The GLAAD media awards stands for Gay and Lesbian Alliance Against Defamation in all forms of media, including movies, theater, TV, and the news. It’s also awarded based on how bold and provocative a statement that said media makes concerning the LGBTQ community. The award was first handed out in 1990 to celebrate the 1989 season and it was given to Phil Donahue, the talk show host that many followed and absolutely loved. The first award show was a very low-key and small affair as there weren’t that many that had yet been selected as possible recipients of the award. Since then the awards show has increased in size and in categories for people to be nominated. Even the award has changed since then, as it used to be a simple, etched, square-shaped crystal sculpture. Now it’s a 12-inch high statuette that is highly crafted and made to look quite elegant.
These awards are decided and handed out based on the same kind of criteria that many shows are known for but obviously with the caveat that they have something to do with the LGBTQ community and how they are represented to the world. I almost get the feeling that some would cry that this is an exclusionary practice on the part of the LGBTQ community but unfortunately that would be quite invalid. If people might remember correctly the LGBTQ community has for a long time been forced to live either in fear of what will happen to them for being different or in quiet tolerance of others that decide to mock and laugh at their chosen lifestyle. For longer than many of those attending the awards have been alive those that prefer same sex relationships and those that have been deemed as different because of the lifestyles they choose have been persecuted and misrepresented by and in the media at large.

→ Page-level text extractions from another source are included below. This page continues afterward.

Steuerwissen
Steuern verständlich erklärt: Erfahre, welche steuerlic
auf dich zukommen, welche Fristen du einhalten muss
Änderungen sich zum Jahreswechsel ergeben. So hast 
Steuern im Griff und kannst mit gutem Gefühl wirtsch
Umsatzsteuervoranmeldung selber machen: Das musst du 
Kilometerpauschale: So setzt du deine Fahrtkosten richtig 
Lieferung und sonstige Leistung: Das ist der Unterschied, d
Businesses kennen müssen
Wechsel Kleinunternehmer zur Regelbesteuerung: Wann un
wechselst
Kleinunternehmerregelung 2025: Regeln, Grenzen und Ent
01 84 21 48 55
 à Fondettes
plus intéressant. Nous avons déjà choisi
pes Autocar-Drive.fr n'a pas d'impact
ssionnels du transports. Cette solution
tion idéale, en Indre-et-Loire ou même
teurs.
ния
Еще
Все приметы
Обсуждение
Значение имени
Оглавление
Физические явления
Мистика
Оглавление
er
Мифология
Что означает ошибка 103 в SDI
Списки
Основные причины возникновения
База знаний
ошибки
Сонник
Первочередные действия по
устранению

Things have begun to change through the last few decades but that change is still going slowly as people that want to hold onto ‘traditional’ values continue to push against the LGBTQ community seek to deny them their rights as human beings. The GLAAD awards are in place to congratulate and thank those forward-thinking individuals that have been a huge help to the community in preaching not only tolerance but acceptance and showing that men and women that that belong to the community are no different than anyone else in the most fundamental ways.

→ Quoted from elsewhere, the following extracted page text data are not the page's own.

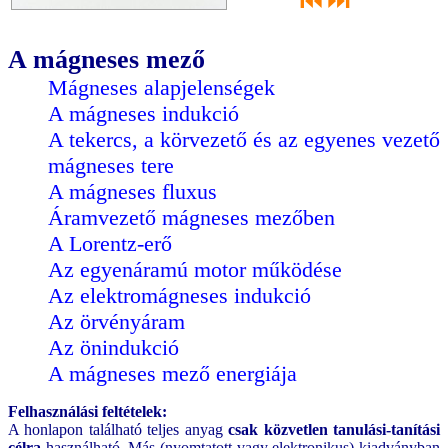
⏮
⏭
A mágneses mező
Mágneses alapjelenségek
A mágneses indukció
A tekercs, a körvezető és az egyenes vezető
mágneses tere
A mágneses fluxus
Áramvezető mágneses mezőben
A Lorentz-erő
Az egyenáramú motor működése
Az elektromágneses indukció
Az örvényáram
Az önindukció
A mágneses mező energiája
Felhasználási feltételek:
A honlapon található teljes anyag
csak közvetlen tanulási-tanítási
célra
használható. Más (nyomtatott vagy elektronikus) kiadványban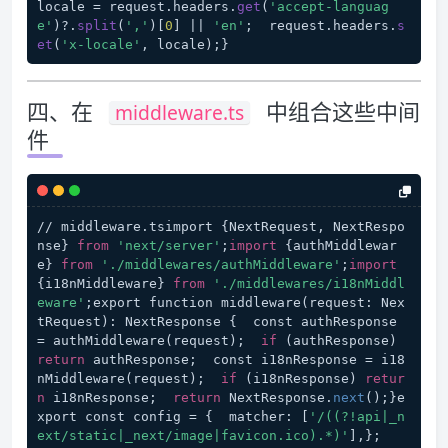
locale = request.
headers
.
get
(
'accept-languag
e'
)?.
split
(
','
)[
0
] || 
'en'
;  request.
headers
.
s
et
(
'x-locale'
, locale);}
四、在
中组合这些中间
middleware.ts
件
// middleware.tsimport {NextRequest, NextRespo
nse} 
from
'next/server'
;
import
 {authMiddlewar
e} 
from
'./middlewares/authMiddleware'
;
import
{i18nMiddleware} 
from
'./middlewares/i18nMiddl
eware'
;export function middleware(request: Nex
tRequest): NextResponse {  const authResponse 
= authMiddleware(request);  
if
 (authResponse) 
return
 authResponse;  const i18nResponse = i18
nMiddleware(request);  
if
 (i18nResponse) 
retur
n
 i18nResponse;  
return
 NextResponse.
next
();}e
xport const config = {  matcher: [
'/((?!api|_n
ext/static|_next/image|favicon.ico).*)'
],};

Yeah, that sounds about right. It’s a giant ‘thank you’ to those that might or might not be part of the LGBTQ community, but are willing to fight for their rights to be viewed as human beings and not the deviants that others might call them. This award is something to affirm that people are in fact on the right track towards teaching acceptance, kindness, and a more supportive life lesson when it comes to treating others with dignity and respect. This May the awards will be held again in New York, and once more it will be time to say thank you to those that are willing to stand up and defend those that belong to the LGBTQ community.